Conforme discutido anteriormente, o hipotálamo tem um papel fundamental na
manutenção de processos homeostáticos, como a regulação do apetite, da sede, do ritmo
sexual, regulação das secreções da glândula hipófise e, através de suas íntimas relações
com o sistema nervoso autônomo, também regula ritmo cardíaco, pressão sanguínea,
temperatura, níveis de glicemia e funções viscerais. A íntima relação do sistema límbico
com o sistema nervoso autônomo é um aspecto chave do processamento emocional, na
medida em que as estruturas límbicas influenciam as funções autonômicas. E estas
influenciam o cérebro e, por conseguinte, a mente. Foi William James, considerado o
pai da psicologia americana, quem primeiro sugeriu, no final do século XIX, que as
emoções são configuradas a partir dos sinais corporais periféricos – alterações do ritmo
cardíaco, da pressão sanguínea e de outros parâmetros corporais – e que só são tornadas
conscientes quando estes sinais são interpretados pelo córtex e transformados em
sentimentos.
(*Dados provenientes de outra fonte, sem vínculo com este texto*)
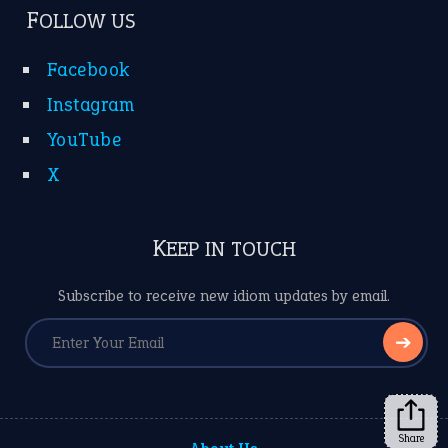
FOLLOW US
Facebook
Instagram
YouTube
X
KEEP IN TOUCH
Subscribe to receive new idiom updates by email.
➔
Share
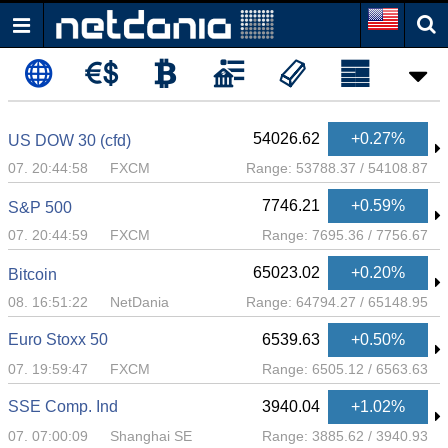
54026.62
+0.27%
US DOW 30 (cfd)
07. 20:44:58
FXCM
Range:
53788.37
/
54108.87
7746.21
+0.59%
S&P 500
07. 20:44:59
FXCM
Range:
7695.36
/
7756.67
65023.02
+0.20%
Bitcoin
08. 16:51:22
NetDania
Range:
64794.27
/
65148.95
Euro Stoxx 50
6539.63
+0.50%
07. 19:59:47
FXCM
Range:
6505.12
/
6563.63
SSE Comp. Ind
3940.04
+1.02%
07. 07:00:09
Shanghai SE
Range:
3885.62
/
3940.93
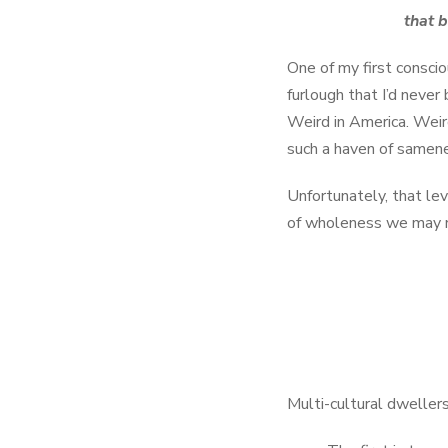
that b
One of my first consci
furlough that I’d never
Weird in America. Weir
such a haven of same
Unfortunately, that leve
of wholeness we may n
Multi-cultural dwellers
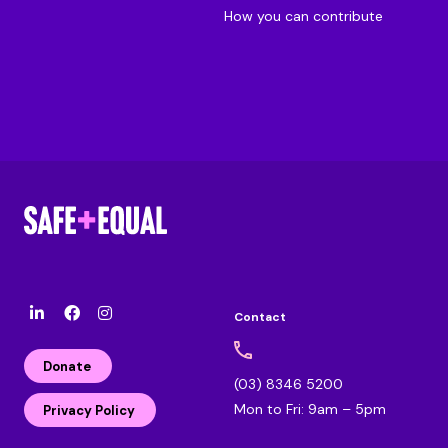
How you can contribute
Contact
l
F
I
i
a
n
n
c
s
Donate
k
e
t
(03) 8346 5200
e
b
a
Mon to Fri: 9am – 5pm
d
o
g
Privacy Policy
i
o
r
n
k
a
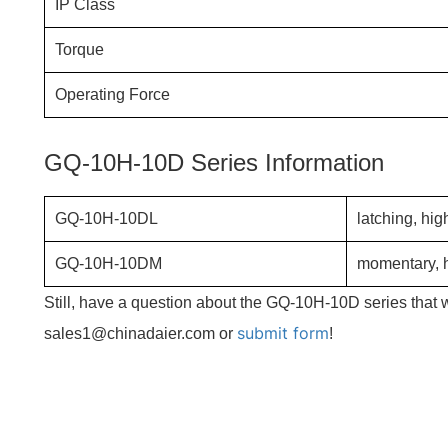
IP Class
Torque
Operating Force
GQ-10H-10D Series Information
GQ-10H-10DL
latching, hig
GQ-10H-10DM
momentary, h
Still, have a question about the GQ-10H-10D series that 
submit form
sales1@chinadaier.com or
!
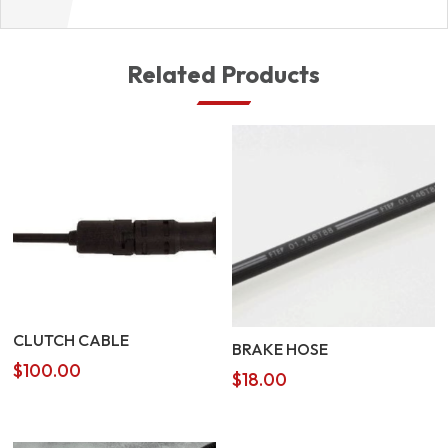
Related Products
CLUTCH CABLE
BRAKE HOSE
$
100.00
$
18.00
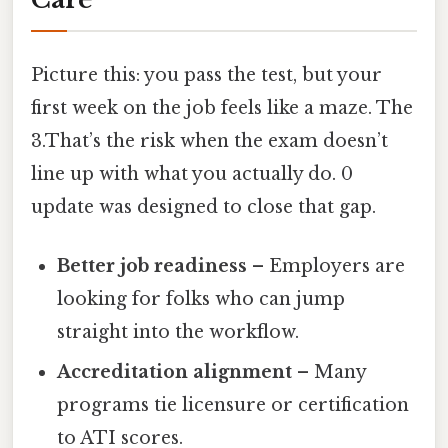
Picture this: you pass the test, but your
first week on the job feels like a maze. The
3.That’s the risk when the exam doesn’t
line up with what you actually do. 0
update was designed to close that gap.
Better job readiness
– Employers are
looking for folks who can jump
straight into the workflow.
Accreditation alignment
– Many
programs tie licensure or certification
to ATI scores.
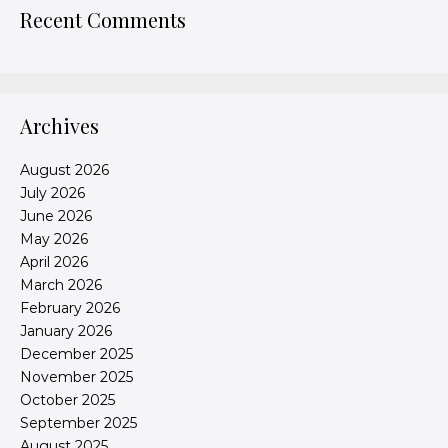
Recent Comments
Archives
August 2026
July 2026
June 2026
May 2026
April 2026
March 2026
February 2026
January 2026
December 2025
November 2025
October 2025
September 2025
August 2025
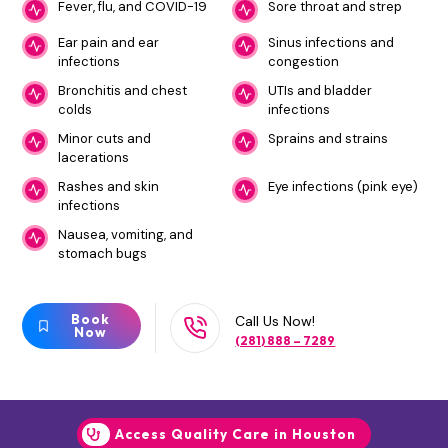
Fever, flu, and COVID-19
Sore throat and strep
Ear pain and ear
Sinus infections and
infections
congestion
Bronchitis and chest
UTIs and bladder
colds
infections
Minor cuts and
Sprains and strains
lacerations
Rashes and skin
Eye infections (pink eye)
infections
Nausea, vomiting, and
stomach bugs
Book
Call Us Now!
Now
(281) 888 – 7289
Access Quality Care in Houston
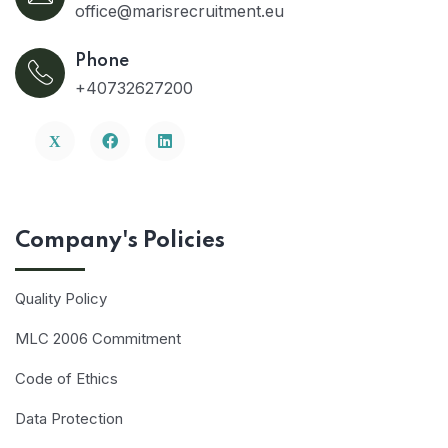
office@marisrecruitment.eu
Phone
+40732627200
Company's Policies
Quality Policy
MLC 2006 Commitment
Code of Ethics
Data Protection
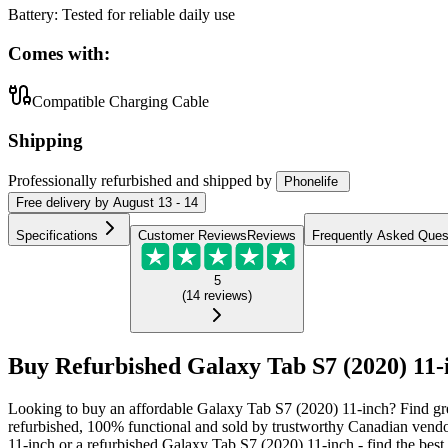
Battery
:
Tested for reliable daily use
Comes with:
Compatible Charging Cable
Shipping
Professionally refurbished
and shipped
by
Phonelife
Free
delivery by
August 13 - 14
Specifications
Customer Reviews
Reviews
Frequently Asked Ques
5
(
14
reviews
)
Buy Refurbished Galaxy Tab S7 (2020) 11-
Looking to buy an affordable Galaxy Tab S7 (2020) 11-inch? Find gre
refurbished, 100% functional and sold by trustworthy Canadian vendo
11-inch or a refurbished Galaxy Tab S7 (2020) 11-inch - find the best 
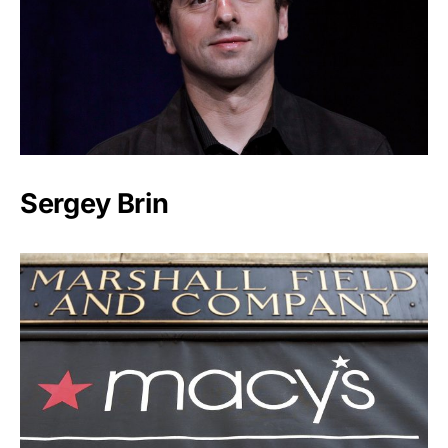
Sergey Brin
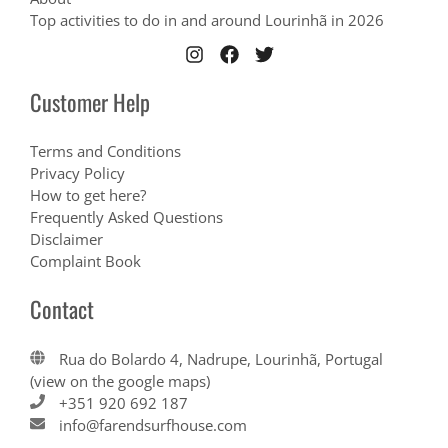
Top activities to do in and around Lourinhã in 2026
Customer Help
Terms and Conditions
Privacy Policy
How to get here?
Frequently Asked Questions
Disclaimer
Complaint Book
Contact
Rua do Bolardo 4, Nadrupe, Lourinhã, Portugal
(view on the google maps)
+351 920 692 187
info@farendsurfhouse.com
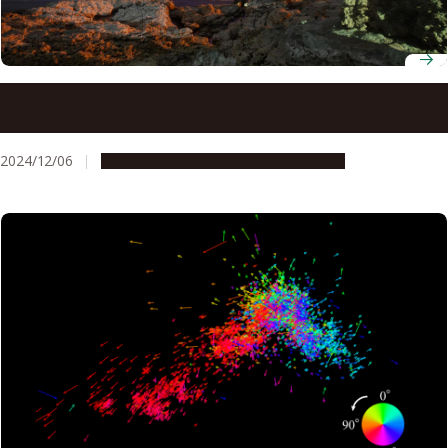
Researchers use data from citizen scientists to uncover
the mysteries of a blue low-latitude aurora
2024/12/06
Research & Innovation
Press release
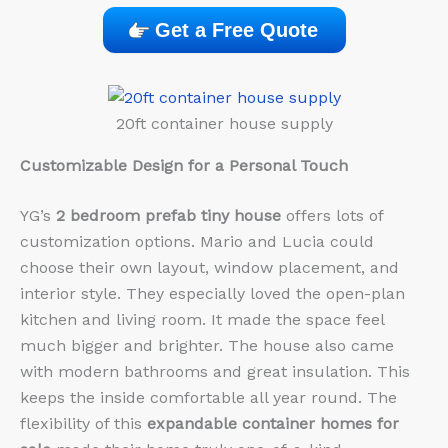
Get a Free Quote
20ft container house supply
Customizable Design for a Personal Touch
YG’s
2 bedroom prefab tiny house
offers lots of
customization options. Mario and Lucia could
choose their own layout, window placement, and
interior style. They especially loved the open-plan
kitchen and living room. It made the space feel
much bigger and brighter. The house also came
with modern bathrooms and great insulation. This
keeps the inside comfortable all year round. The
flexibility of this
expandable container homes for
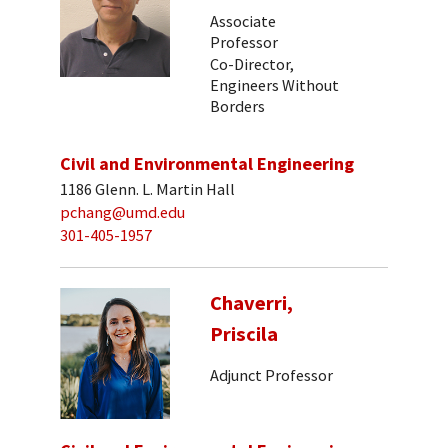
Associate
Professor
Co-Director,
Engineers Without
Borders
Civil and Environmental Engineering
1186 Glenn. L. Martin Hall
pchang@umd.edu
301-405-1957
Chaverri,
Priscila
Adjunct Professor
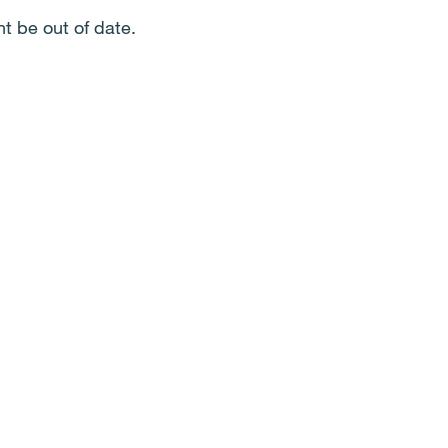
t be out of date.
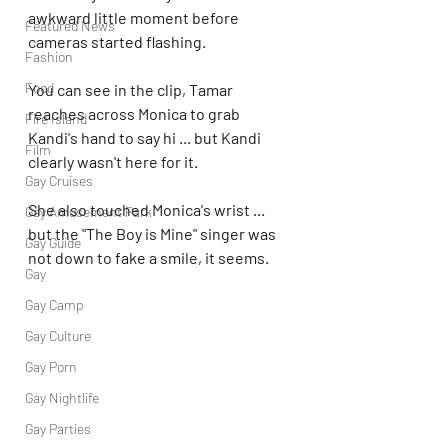
awkward little moment before 
Featured News
cameras started flashing.
Fashion
Food
You can see in the clip, Tamar 
reaches across Monica to grab 
Fire Island
Kandi's hand to say hi ... but Kandi 
Film
clearly wasn't here for it.
Gay Cruises
She also touched Monica's wrist ... 
Gay Amusement Park
but the "The Boy is Mine" singer was 
Gay Guide
not down to fake a smile, it seems.
Gay
Gay Camp
Gay Culture
Gay Porn
Gay Nightlife
Gay Parties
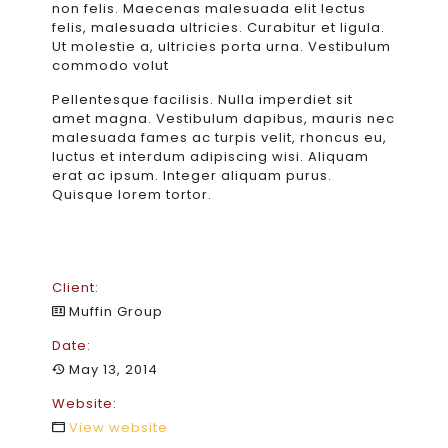
non felis. Maecenas malesuada elit lectus
felis, malesuada ultricies. Curabitur et ligula.
Ut molestie a, ultricies porta urna. Vestibulum
commodo volut
Pellentesque facilisis. Nulla imperdiet sit
amet magna. Vestibulum dapibus, mauris nec
malesuada fames ac turpis velit, rhoncus eu,
luctus et interdum adipiscing wisi. Aliquam
erat ac ipsum. Integer aliquam purus.
Quisque lorem tortor.
Client:
Muffin Group
Date:
May 13, 2014
Website:
View website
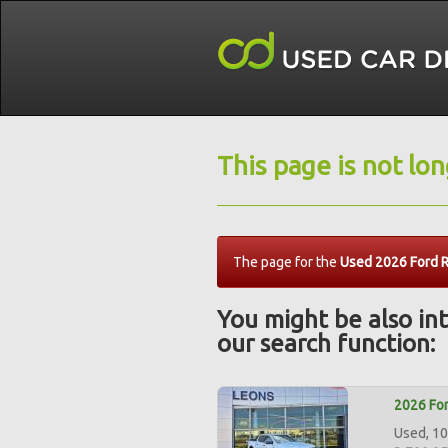
This page is not lo
The page for the
Used 2026 Ford 
You might be also int
our search function:
2026 For
Used, 10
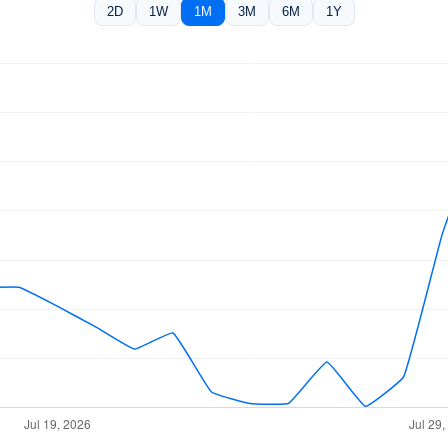
2D
1W
1M
3M
6M
1Y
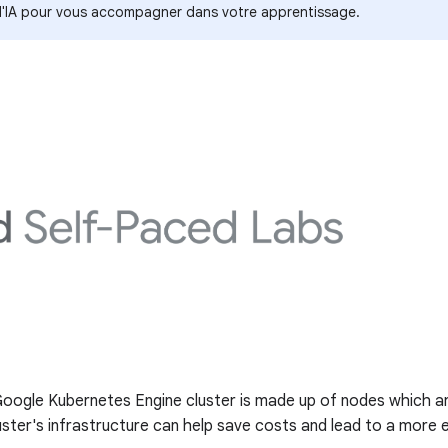
s d'IA pour vous accompagner dans votre apprentissage.
 Google Kubernetes Engine cluster is made up of nodes which ar
ter's infrastructure can help save costs and lead to a more ef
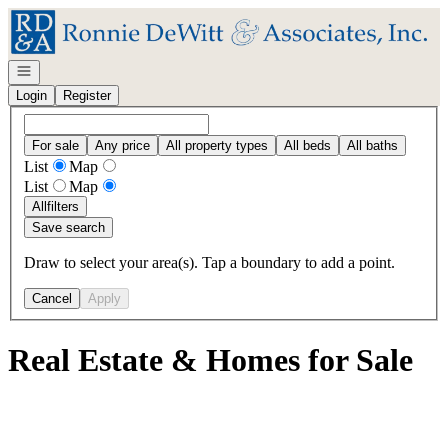
Go to: Homepage
Open navigation
Login
Register
For sale
Any price
All property types
All beds
All baths
List
Map
List
Map
All
filters
Save search
Draw to select your area(s). Tap a boundary to add a point.
Cancel
Apply
Real Estate & Homes for Sale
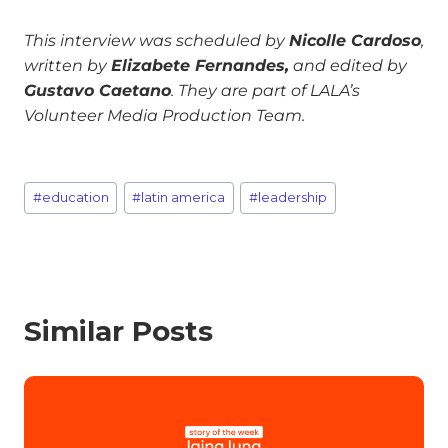
This interview was scheduled by
Nicolle Cardoso
,
written by
Elizabete Fernandes,
and edited by
Gustavo Caetano
. They are part of LALA’s
Volunteer Media Production Team.
#
education
#
latin america
#
leadership
Similar Posts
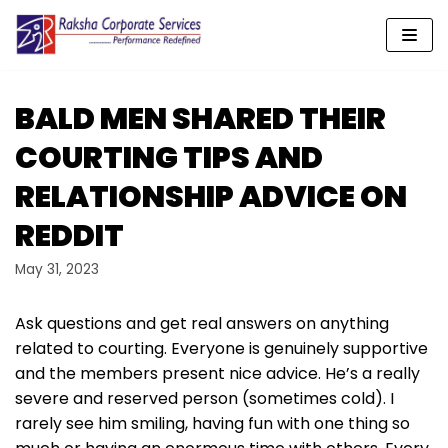
Skip
to
content
BALD MEN SHARED THEIR
COURTING TIPS AND
RELATIONSHIP ADVICE ON
REDDIT
May 31, 2023
Ask questions and get real answers on anything
related to courting. Everyone is genuinely supportive
and the members present nice advice. He’s a really
severe and reserved person (sometimes cold). I
rarely see him smiling, having fun with one thing so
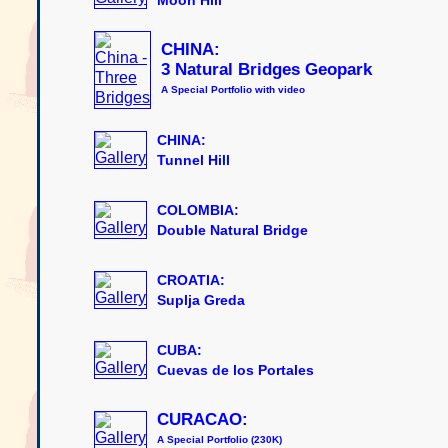
CHINA:
3 Natural Bridges Geopark
A Special Portfolio with video
CHINA:
Tunnel Hill
COLOMBIA:
Double Natural Bridge
CROATIA:
Suplja Greda
CUBA:
Cuevas de los Portales
CURACAO:
A Special Portfolio (230K)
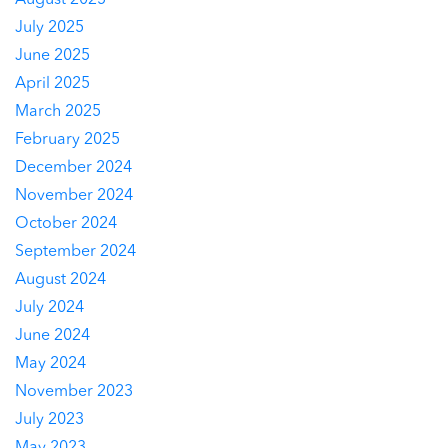
August 2025
July 2025
June 2025
April 2025
March 2025
February 2025
December 2024
November 2024
October 2024
September 2024
August 2024
July 2024
June 2024
May 2024
November 2023
July 2023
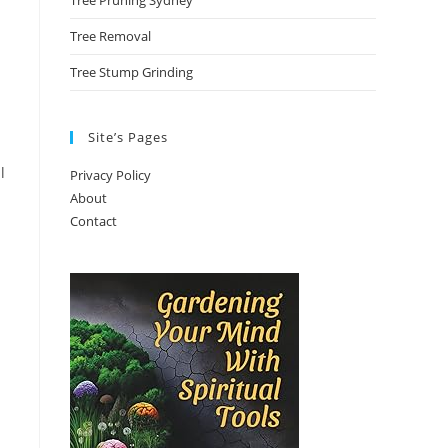
Tree Pruning Sydney
Tree Removal
Tree Stump Grinding
Site’s Pages
l
Privacy Policy
About
Contact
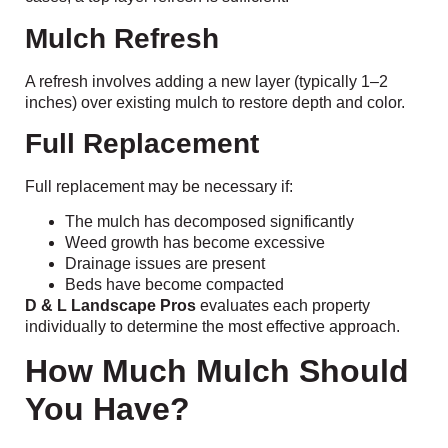
Mulch Refresh
A refresh involves adding a new layer (typically 1–2
inches) over existing mulch to restore depth and color.
Full Replacement
Full replacement may be necessary if:
The mulch has decomposed significantly
Weed growth has become excessive
Drainage issues are present
Beds have become compacted
D & L Landscape Pros
evaluates each property
individually to determine the most effective approach.
How Much Mulch Should
You Have?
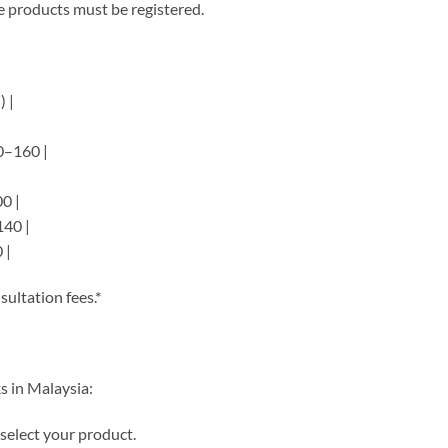
e products must be registered.
 |
00–160 |
|
00 |
140 |
 |
sultation fees.*
s in Malaysia:
select your product.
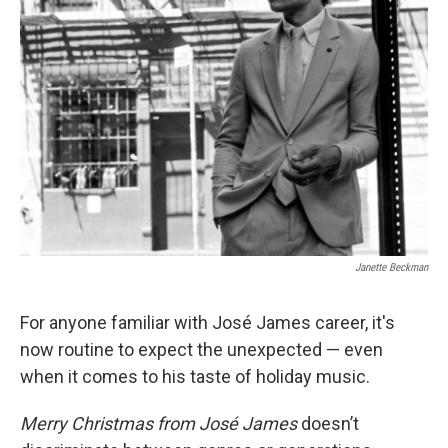
Janette Beckman
For anyone familiar with José James career, it's
now routine to expect the unexpected — even
when it comes to his taste of holiday music.
Merry Christmas from José James
doesn’t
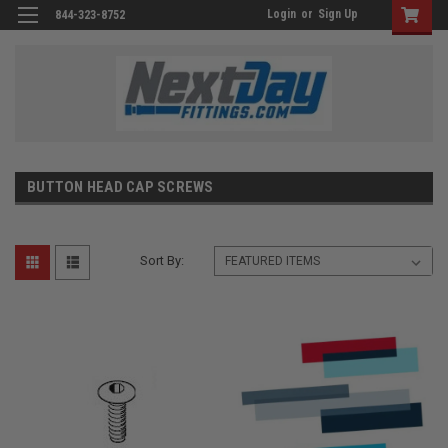
Login
or
Sign Up
844-323-8752
BUTTON HEAD CAP SCREWS
Sort By:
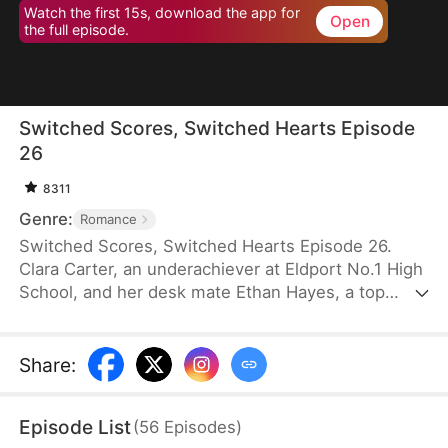
Watch the first 15s, download the app for
Open
the full episode.
Switched Scores, Switched Hearts Episode
26
8311
Genre:
Romance
Switched Scores, Switched Hearts Episode 26.
Clara Carter, an underachiever at Eldport No.1 High
School, and her desk mate Ethan Hayes, a top
student, have been bickering neighbors since
childhood. After a lightning strike, they swap
academic abilities. To reverse this, Ethan is forced
Share
:
to tutor Clara, while Clara fights to regain her
peaceful underachiever life. They go from resisting
Episode List
(
56
Episodes
)
each other to reluctantly working together. As they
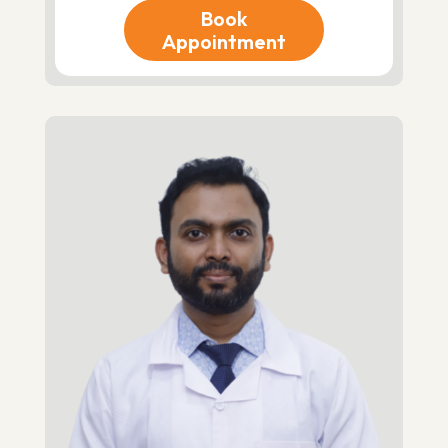
Book
Appointment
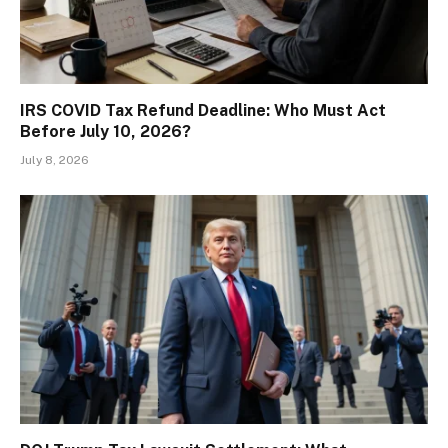
IRS COVID Tax Refund Deadline: Who Must Act
Before July 10, 2026?
July 8, 2026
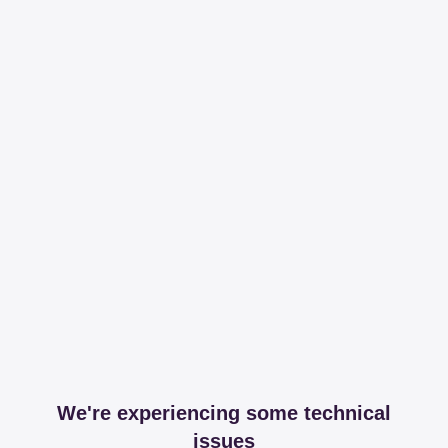
We're experiencing some technical
issues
O córtex também dá um tratamento cognitivo aos sentimentos, fazendo
com que determinados pensamentos acompanhem certas emoções. Para James, portanto,
as emoções são a percepção por nossa mente de alterações de condições fisiológicas
precipitadas por algum estímulo externo. As emoções têm, portanto, componentes
somáticos e cognitivos; os últimos abrangem as alterações atencionais, de memória e
pensamentos característicos que acompanham cada sentimento emocional.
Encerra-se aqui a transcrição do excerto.